**Collected data:**
───
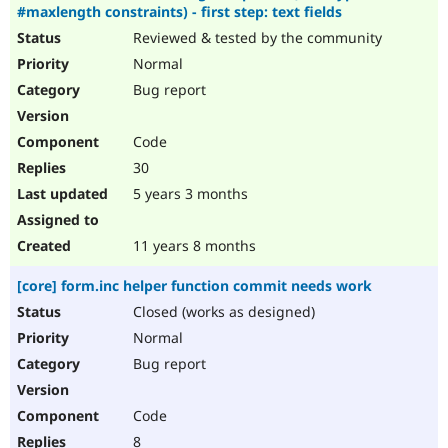
#maxlength constraints) - first step: text fields
Reviewed & tested by the community
Normal
Bug report
Code
30
5 years 3 months
11 years 8 months
[core] form.inc helper function commit needs work
Closed (works as designed)
Normal
Bug report
Code
8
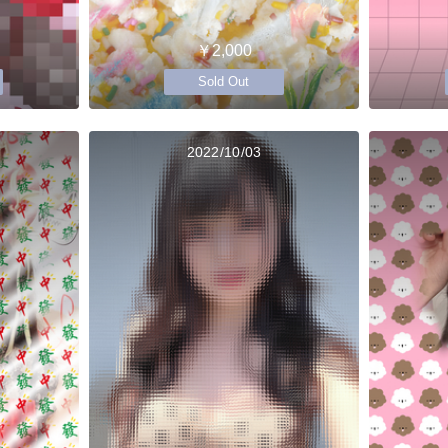
￥2,000
Sold Out
2022/10/03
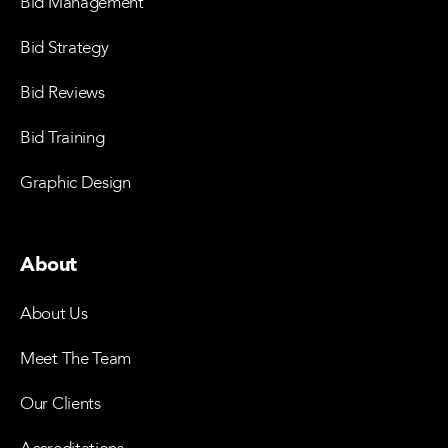
Bid Management
Bid Strategy
Bid Reviews
Bid Training
Graphic Design
About
About Us
Meet The Team
Our Clients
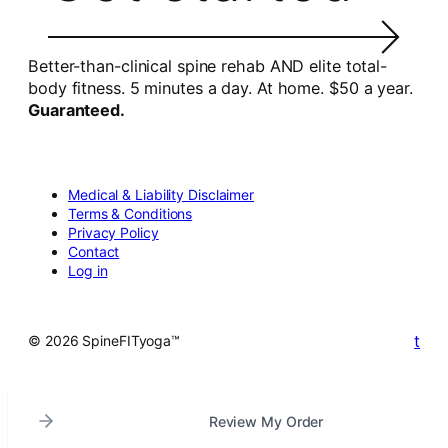
Better-than-clinical spine rehab AND elite total-
body fitness. 5 minutes a day. At home. $50 a year.
Guaranteed.
Medical & Liability Disclaimer
Terms & Conditions
Privacy Policy
Contact
Log in
t
© 2026 SpineFITyoga™
Review My Order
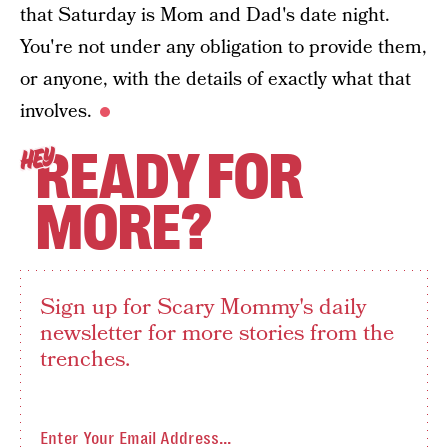
that Saturday is Mom and Dad's date night.
You're not under any obligation to provide them,
or anyone, with the details of exactly what that
involves.
READY FOR
HEY
MORE?
Sign up for Scary Mommy's daily
newsletter for more stories from the
trenches.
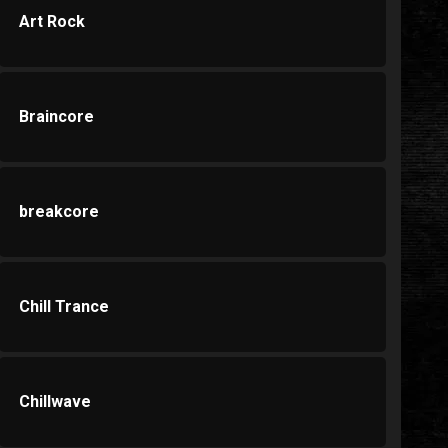
Art Rock
Braincore
breakcore
Chill Trance
Chillwave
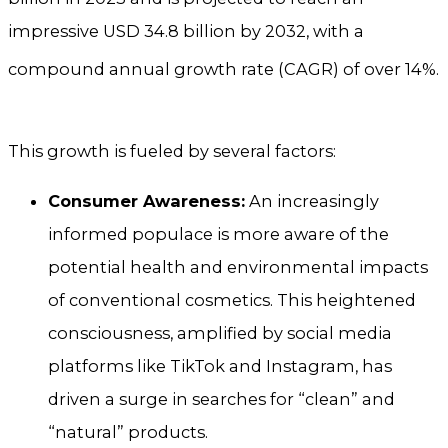
impressive USD 34.8 billion by 2032, with a
compound annual growth rate (CAGR) of over 14%.
This growth is fueled by several factors:
Consumer Awareness:
An increasingly
informed populace is more aware of the
potential health and environmental impacts
of conventional cosmetics. This heightened
consciousness, amplified by social media
platforms like TikTok and Instagram, has
driven a surge in searches for “clean” and
“natural” products.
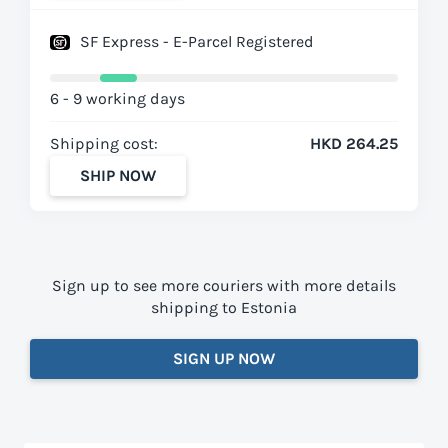
SF Express - E-Parcel Registered
6 - 9 working days
Shipping cost:
HKD 264.25
SHIP NOW
Sign up to see more couriers with more details
shipping to Estonia
SIGN UP NOW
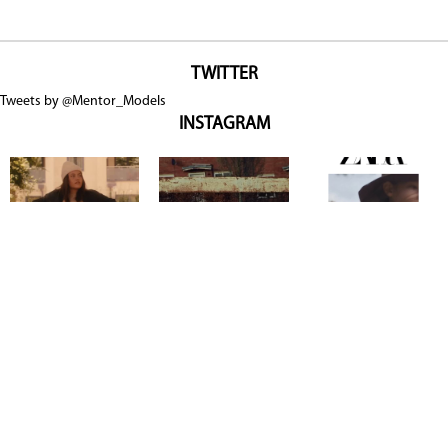
TWITTER
Tweets by @Mentor_Models
INSTAGRAM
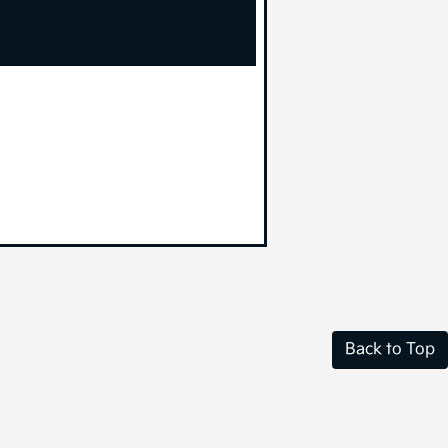
Back to Top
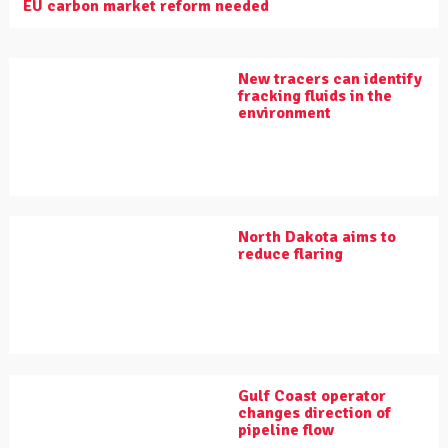
EU carbon market reform needed
New tracers can identify
fracking fluids in the
environment
North Dakota aims to
reduce flaring
Gulf Coast operator
changes direction of
pipeline flow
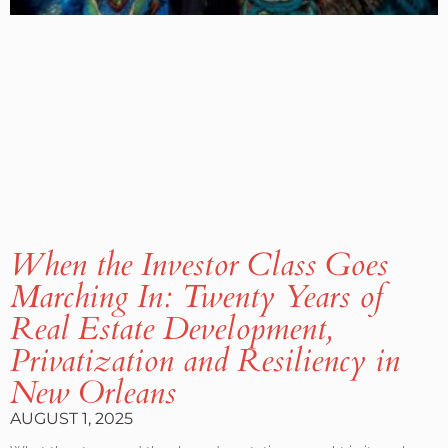
When the Investor Class Goes
Marching In: Twenty Years of
Real Estate Development,
Privatization and Resiliency in
New Orleans
AUGUST 1, 2025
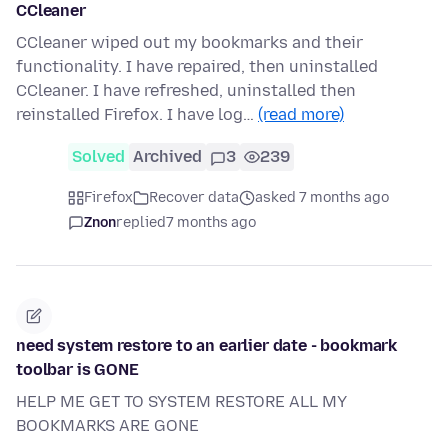
CCleaner
CCleaner wiped out my bookmarks and their
functionality. I have repaired, then uninstalled
CCleaner. I have refreshed, uninstalled then
reinstalled Firefox. I have log…
(read more)
Solved
Archived
3
239
Firefox
Recover data
asked 7 months ago
Znon
replied
7 months ago
need system restore to an earlier date - bookmark
toolbar is GONE
HELP ME GET TO SYSTEM RESTORE ALL MY
BOOKMARKS ARE GONE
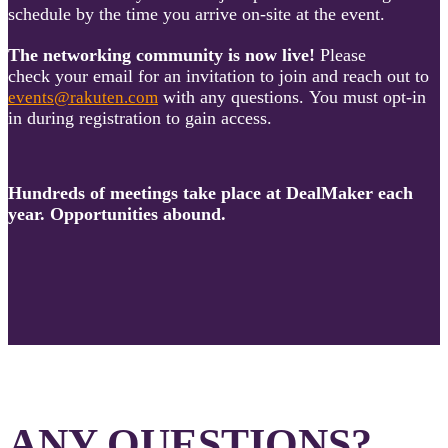
schedule by the time you arrive on-site at the event.
The networking community is now live!
Please
check your email for an invitation to join and reach out to
with any questions. You must opt-in
events@rakuten.com
in during registration to gain access.
Hundreds of meetings take place at DealMaker each
year. Opportunities abound.
ANY QUESTIONS?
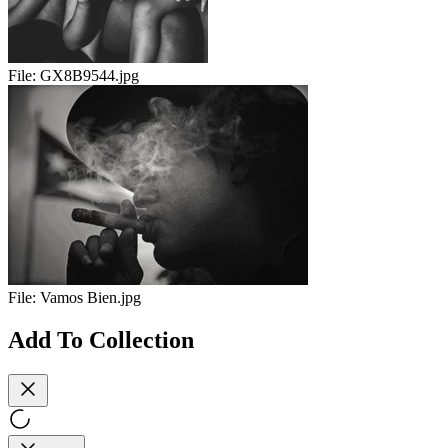
File:
GX8B9544.jpg
File:
Vamos Bien.jpg
Add To Collection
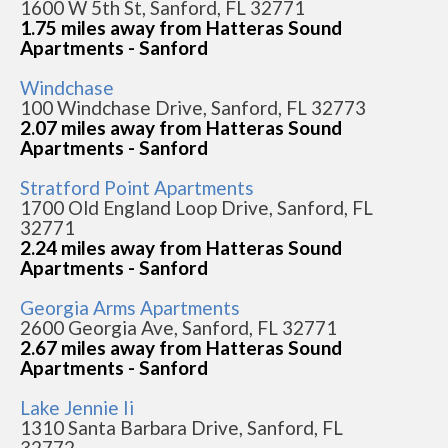
1600 W 5th St, Sanford, FL 32771
1.75 miles away from Hatteras Sound
Apartments - Sanford
Windchase
100 Windchase Drive, Sanford, FL 32773
2.07 miles away from Hatteras Sound
Apartments - Sanford
Stratford Point Apartments
1700 Old England Loop Drive, Sanford, FL
32771
2.24 miles away from Hatteras Sound
Apartments - Sanford
Georgia Arms Apartments
2600 Georgia Ave, Sanford, FL 32771
2.67 miles away from Hatteras Sound
Apartments - Sanford
Lake Jennie Ii
1310 Santa Barbara Drive, Sanford, FL
32772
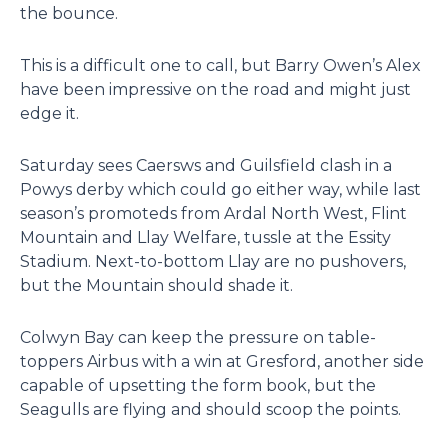
the bounce.
This is a difficult one to call, but Barry Owen’s Alex
have been impressive on the road and might just
edge it.
Saturday sees Caersws and Guilsfield clash in a
Powys derby which could go either way, while last
season’s promoteds from Ardal North West, Flint
Mountain and Llay Welfare, tussle at the Essity
Stadium. Next-to-bottom Llay are no pushovers,
but the Mountain should shade it.
Colwyn Bay can keep the pressure on table-
toppers Airbus with a win at Gresford, another side
capable of upsetting the form book, but the
Seagulls are flying and should scoop the points.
───
Copy out each line of the data in which the word "This" appears.

This growth is fueled by several factors:
of conventional cosmetics. This heightened
This is a difficult one to call, but Barry Owen’s Alex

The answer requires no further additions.